A South Korean court on Friday ended the corporate rehabilitation process for Homeplus, concluding that the retailer's turnaround plan was no longer workable. The former No. 2 hypermarket chain is now at risk of liquidation unless it can raise about 200 billion won in fresh funding within the next two weeks.
The Seoul Bankruptcy Court's Rehabilitation Division 4 ruled that Homeplus' revised rehabilitation plan, submitted June 30, was not financially viable. The court said the company needs at least 200 billion won in operating funds to carry out the plan while keeping its business running, but has yet to secure the money. With no realistic prospect of implementing the plan, the court ordered the rehabilitation proceedings terminated.
The court also pointed to the company's deteriorating financial position. While Homeplus completed the sale of its Homeplus Express supermarket business, it has yet to attract buyers for its remaining operations, which continue to operate. At the same time, revenue has declined as priority claims have risen sharply. The court said allowing the business to continue under those conditions would only add to debts that must be paid first, including supplier payments and employee wages.

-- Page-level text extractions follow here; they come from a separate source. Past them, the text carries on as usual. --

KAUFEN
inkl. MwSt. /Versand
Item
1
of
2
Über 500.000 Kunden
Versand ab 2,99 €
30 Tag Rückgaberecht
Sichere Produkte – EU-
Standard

The court could have extended the deadline for confirming a rehabilitation plan until September under South Korea's Debtor Rehabilitation and Bankruptcy Act. Instead, it brought the process to an immediate close, signaling its view that Homeplus was unlikely to secure the necessary financing even with more time. Samil PwC, the court-appointed rehabilitation examiner, estimated the company's going-concern value at 2.5058 trillion won, significantly below its liquidation value of 3.6816 trillion won, and concluded that outside funding would be essential for any viable restructuring.

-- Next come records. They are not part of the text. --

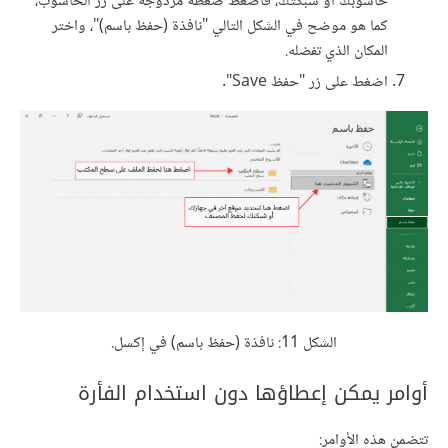
حاسوبك أو شبكتك، فاضغط ضغطةً مزدوجةً على زر الحاسوب،
كما هو موضح في الشكل التالي "نافذة (حفظ باسم)"، واختر
المكان الذي تفضله.
اضغط على زر "حفظ Save".
الشكل 11: نافذة (حفظ باسم) في إكسل.
أوامر يمكن إعطاؤها دون استخدام الفأرة
تتضمن هذه الأوامر:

The court said Homeplus has 14 days to appeal the ruling. It also said the rehabilitation process could be reopened if the company succeeds in raising the required 200 billion won. For now, however, those efforts remain stalled amid a dispute between Homeplus' controlling shareholder, MBK Partners, and its largest creditor, Meritz Financial Group.

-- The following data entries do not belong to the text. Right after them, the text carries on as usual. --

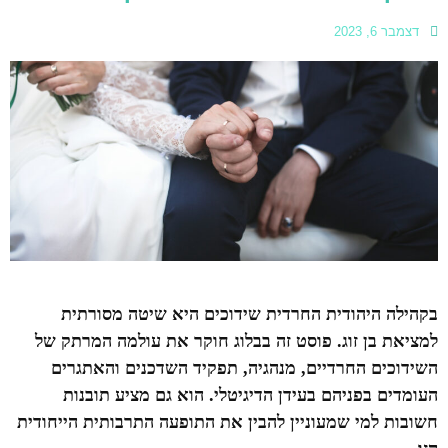
דצמבר 6, 2023
בקהילה היהודית החרדית שידוכים היא שיטה מסורתית
למציאת בן זוג. פוסט זה בבלוג חוקר את עולמה המרתק של
השידוכים החרדיים, מנהגיה, תפקיד השדכנים והאתגרים
העומדים בפניהם בעידן הדיגיטלי. הוא גם מציע תובנות
חשובות למי שמעוניין להבין את התופעה התרבותית הייחודית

Homeplus' financial troubles came into full view after its credit rating was downgraded in February last year. Since acquiring the retailer in 2015, MBK Partners, led by Chairman Kim Byung-joo, has relied in part on sale-and-leaseback transactions to reduce acquisition debt. The strategy eased borrowing pressures but left the company burdened with rising lease payments and interest costs, contributing to mounting operating losses. Homeplus sought court-led rehabilitation in March last year.
In a statement released Friday, Homeplus said Meritz Financial Group had declined to provide additional financing, arguing that a 100 billion won joint guarantee from MBK Partners and Chairman Kim Byung-joo was insufficient. The retailer appealed to Meritz to extend a 200 billion won working capital loan. Meritz rejected that claim, saying Kim had not personally guaranteed the group's earlier 100 billion won emergency operating loan.